MLSE's Bryan and Brian on the clock

Raptors general manager Bryan Colangelo (left) and Maple Leafs general manager Brian Burke (right)...

Raptors general manager Bryan Colangelo (left) and Maple Leafs general manager Brian Burke (right) have about two more years to get their teams into the playoffs. Otherwise, Steve Simmons says they're toast. (QMI Agency file photos)

Steve Simmons, Toronto Sun

, Last Updated: 4:14 AM ET

The answer to the question is now available: The number of years Maple Leaf Sports and Entertainment is willing to put up with an executive of substance missing the playoffs before they fire his ass is five.

We know that to be true because Bryan Colangelo has missed three years in a row and now has two more years to figure this out. The third year on his new deal is a club option, which translated means, if the Raptors aren’t any better two years from now, Colangelo will pay the ultimate managerial price.

It also means, to a lesser degree, that Brian Burke is on notice. He won’t have forever to make it to the post-season, although sometimes it seems that way. He, like Colangelo, as they say at draft time, is on the clock.

The leaking of the information Tuesday that Colangelo had re-upped with the Raptors  — and the eventual confirmation by the team — came on yet another bittersweet day for the ever troubled franchise. And really, for this team, are there any other kind of days?
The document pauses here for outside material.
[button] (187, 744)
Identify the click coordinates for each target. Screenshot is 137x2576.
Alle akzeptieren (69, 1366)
A great day Tuesday would have meant signing Colangelo and snagging the first pick in the NBA draft. That would have been reason to celebrate. Instead, they got their well-dressed executive under contract, and fell back once again in the team building process, hoping for a first or second pick in the draft, ending up in a rather weak class with the fifth pick. That fifth pick might have been something to covet had Harrison Barnes of North Carolina or Jared Sullinger of Ohio State not decided to go back to school for another year.

Which, in fairness, is just another Raptors’ story of woe, which is something we’ve come to expect after 16 seasons of waffling. At first, the Raptors were cursed by the rules of the NBA, then by Isiah Thomas, then by Vince Carter, and now simply by circumstance. You hoped — we all did — for something great to happen Tuesday with this lottery and instead it was one step forward, two steps back.
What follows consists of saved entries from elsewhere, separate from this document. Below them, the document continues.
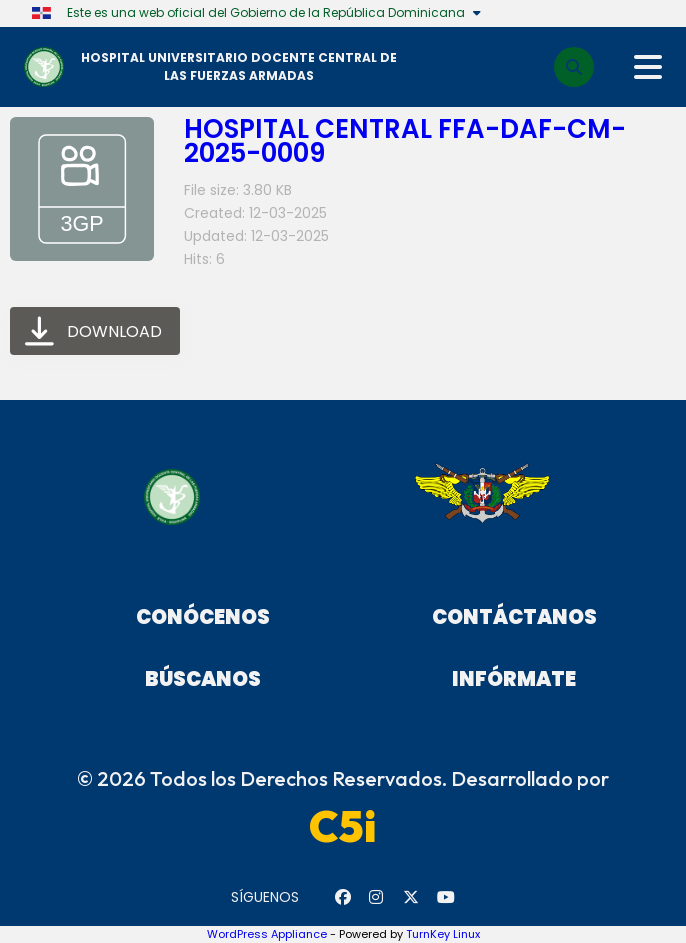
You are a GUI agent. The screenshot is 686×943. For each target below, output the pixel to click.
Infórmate (514, 679)
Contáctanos (514, 617)
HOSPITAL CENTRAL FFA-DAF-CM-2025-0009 (405, 141)
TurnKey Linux (443, 934)
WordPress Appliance (267, 934)
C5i (343, 826)
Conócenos (203, 617)
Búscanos (203, 679)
And what makes it all the more frustrating is rebuilding in the NBA can be a relatively swift process if you get the right draft pick, sign the right free agent, get that one enormous difference maker.

Not that many years ago, the Raptors were considered a much better team than the Seattle Supersonics and probably on par with the Chicago Bulls. But here is the history lesson of why things never work out for this team — and how they never seem to get anything resembling a break. Even when they lose, they don’t win.

The year the Raptors won the draft lottery they got Andrea Bargnani.

The year the Bulls won the draft lottery they got Derrick Rose.

How is that fair?

And the year the Supersonics wound up picking second — good thing they didn’t win or they might have wound up with Greg Oden — they got Kevin Durant and an eventual ticket to Oklahoma City. (OK, so they lost in switching cities but won with Durant.)

So let us recap our collective Canadian basketball misfortune for a moment: The Bulls wound up with Rose, the league MVP, and a legitimate shot at winning another championship.  

The Thunder are just starting to be something great with Durant, who led the NBA in scoring (Rose was second) and have made it to the Western Conference final. The team was basically built through three drafts, a trade or two, but none of it happens without Durant. Oklahoma City should contend for years with this lineup.

And Bargnani remains a square peg in a round hole, a scorer who doesn’t make his team better because he won’t or can’t play defence or because he won’t or can’t rebound. 

The Raptors have two raw complimentary players emerging in DeMar DeRozan and Ed Davis. That’s nice. The rest of the roster is dispensable. To win in the NBA, to make a difference, you need a Kobe, a LeBron, a Durant, a Rose, and you probably need a little luck along the way, too. Colangelo must make this work somehow, knowing he is forever running uphill and into the wind. Whomever he gets at the fifth pick, likely one of the point guards, Brandon Knight of Kentucky or Kemba Walker of UConn, will probably wind up as another complimentary player.

His is not an easy job. But you have to ask, just once in a while, can’t something, anything, go the Raptors way?